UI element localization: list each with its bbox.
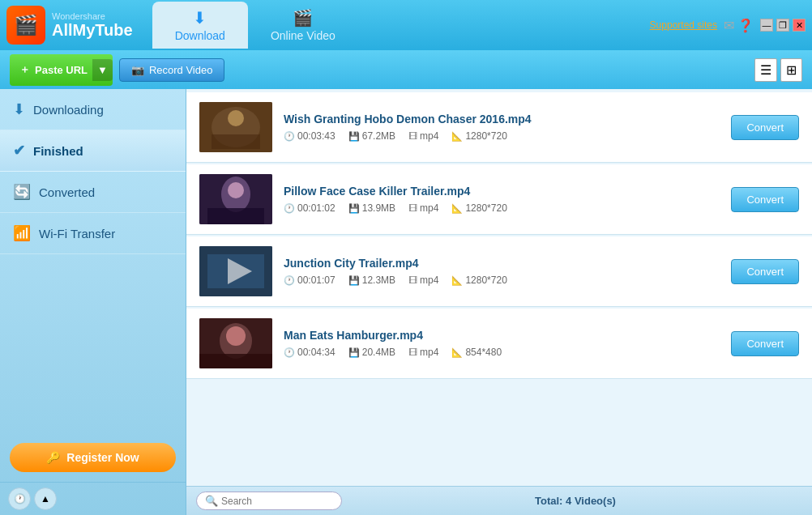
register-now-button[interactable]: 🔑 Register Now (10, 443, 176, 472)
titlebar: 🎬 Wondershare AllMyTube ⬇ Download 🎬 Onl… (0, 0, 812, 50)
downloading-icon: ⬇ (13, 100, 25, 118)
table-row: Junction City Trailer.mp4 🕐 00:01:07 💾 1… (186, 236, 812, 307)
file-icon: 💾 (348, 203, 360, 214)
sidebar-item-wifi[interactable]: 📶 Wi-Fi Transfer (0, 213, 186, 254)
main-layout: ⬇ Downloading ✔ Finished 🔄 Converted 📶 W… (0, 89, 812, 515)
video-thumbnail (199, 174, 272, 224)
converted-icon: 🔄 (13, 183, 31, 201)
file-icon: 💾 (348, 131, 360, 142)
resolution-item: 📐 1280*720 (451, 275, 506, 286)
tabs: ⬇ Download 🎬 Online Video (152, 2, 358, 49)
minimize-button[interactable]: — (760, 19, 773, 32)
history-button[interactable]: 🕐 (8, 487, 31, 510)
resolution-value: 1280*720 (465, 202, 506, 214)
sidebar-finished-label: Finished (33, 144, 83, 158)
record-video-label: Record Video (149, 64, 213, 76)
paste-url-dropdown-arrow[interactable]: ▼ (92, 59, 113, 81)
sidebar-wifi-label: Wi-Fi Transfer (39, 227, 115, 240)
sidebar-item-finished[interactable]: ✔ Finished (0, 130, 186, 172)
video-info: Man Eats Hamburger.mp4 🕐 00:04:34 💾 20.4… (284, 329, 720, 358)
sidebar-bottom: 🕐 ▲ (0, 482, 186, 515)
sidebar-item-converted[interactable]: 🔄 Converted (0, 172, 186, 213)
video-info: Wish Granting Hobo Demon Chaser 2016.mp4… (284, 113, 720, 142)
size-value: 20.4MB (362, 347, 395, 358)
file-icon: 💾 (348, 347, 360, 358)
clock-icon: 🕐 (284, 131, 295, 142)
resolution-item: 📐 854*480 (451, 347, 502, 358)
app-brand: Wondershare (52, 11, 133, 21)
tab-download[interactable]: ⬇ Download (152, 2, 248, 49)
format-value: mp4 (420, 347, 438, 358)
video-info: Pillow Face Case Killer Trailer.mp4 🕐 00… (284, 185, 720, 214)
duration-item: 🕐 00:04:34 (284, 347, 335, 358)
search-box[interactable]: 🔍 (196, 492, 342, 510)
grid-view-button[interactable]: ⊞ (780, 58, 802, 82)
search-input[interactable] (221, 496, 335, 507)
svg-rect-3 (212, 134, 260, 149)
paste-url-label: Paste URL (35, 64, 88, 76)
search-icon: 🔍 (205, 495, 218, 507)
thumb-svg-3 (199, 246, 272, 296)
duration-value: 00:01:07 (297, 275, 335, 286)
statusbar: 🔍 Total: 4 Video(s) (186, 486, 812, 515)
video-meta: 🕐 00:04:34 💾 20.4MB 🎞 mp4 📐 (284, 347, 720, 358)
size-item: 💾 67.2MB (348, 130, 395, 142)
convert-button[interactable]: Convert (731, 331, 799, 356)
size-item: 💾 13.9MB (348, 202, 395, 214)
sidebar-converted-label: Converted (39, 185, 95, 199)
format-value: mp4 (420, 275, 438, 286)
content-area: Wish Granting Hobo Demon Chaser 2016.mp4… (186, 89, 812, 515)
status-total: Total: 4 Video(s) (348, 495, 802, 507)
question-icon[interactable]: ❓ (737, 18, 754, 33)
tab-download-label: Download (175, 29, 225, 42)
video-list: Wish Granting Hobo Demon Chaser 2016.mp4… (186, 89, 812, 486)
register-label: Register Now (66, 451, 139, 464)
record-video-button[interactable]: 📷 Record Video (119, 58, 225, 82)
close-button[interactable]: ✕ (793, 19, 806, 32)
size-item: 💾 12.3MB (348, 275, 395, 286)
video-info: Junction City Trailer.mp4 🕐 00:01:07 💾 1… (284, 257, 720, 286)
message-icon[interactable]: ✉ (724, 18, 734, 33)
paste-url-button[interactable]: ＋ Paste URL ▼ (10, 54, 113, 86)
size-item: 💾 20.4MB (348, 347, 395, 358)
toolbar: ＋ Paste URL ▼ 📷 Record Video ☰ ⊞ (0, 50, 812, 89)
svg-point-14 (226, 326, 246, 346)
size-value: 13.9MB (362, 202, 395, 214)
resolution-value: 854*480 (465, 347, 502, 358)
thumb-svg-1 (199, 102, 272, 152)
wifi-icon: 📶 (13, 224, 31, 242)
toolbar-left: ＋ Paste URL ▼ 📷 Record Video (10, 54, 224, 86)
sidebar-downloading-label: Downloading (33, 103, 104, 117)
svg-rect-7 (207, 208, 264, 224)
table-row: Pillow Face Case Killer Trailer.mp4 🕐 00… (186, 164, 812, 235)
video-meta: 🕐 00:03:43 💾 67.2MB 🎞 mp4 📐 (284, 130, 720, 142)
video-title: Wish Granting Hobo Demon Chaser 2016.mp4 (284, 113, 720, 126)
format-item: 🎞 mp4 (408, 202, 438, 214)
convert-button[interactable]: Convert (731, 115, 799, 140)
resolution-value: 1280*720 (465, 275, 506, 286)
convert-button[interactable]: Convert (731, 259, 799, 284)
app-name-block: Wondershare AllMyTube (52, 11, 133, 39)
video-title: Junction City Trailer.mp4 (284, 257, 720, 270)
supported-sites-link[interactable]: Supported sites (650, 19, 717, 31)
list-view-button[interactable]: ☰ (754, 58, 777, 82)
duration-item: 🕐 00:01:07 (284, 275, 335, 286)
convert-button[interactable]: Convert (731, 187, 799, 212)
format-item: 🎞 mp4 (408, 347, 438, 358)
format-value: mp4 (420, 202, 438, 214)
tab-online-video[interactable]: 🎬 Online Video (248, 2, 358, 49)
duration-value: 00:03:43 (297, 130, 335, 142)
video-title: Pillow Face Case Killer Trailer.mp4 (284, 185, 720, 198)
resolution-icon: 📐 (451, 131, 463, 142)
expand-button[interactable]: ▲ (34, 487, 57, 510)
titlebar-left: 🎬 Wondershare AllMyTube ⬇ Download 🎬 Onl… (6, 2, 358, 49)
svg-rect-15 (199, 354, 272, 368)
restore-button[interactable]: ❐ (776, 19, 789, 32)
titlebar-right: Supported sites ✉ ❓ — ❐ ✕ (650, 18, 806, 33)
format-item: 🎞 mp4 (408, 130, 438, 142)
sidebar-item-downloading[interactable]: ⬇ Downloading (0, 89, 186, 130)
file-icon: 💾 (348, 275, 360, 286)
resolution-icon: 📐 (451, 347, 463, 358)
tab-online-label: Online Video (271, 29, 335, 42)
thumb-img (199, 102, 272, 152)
───
What is expected:
Please say how many lines in the records contain the word "Wish", and give only that number.

Solution below:
4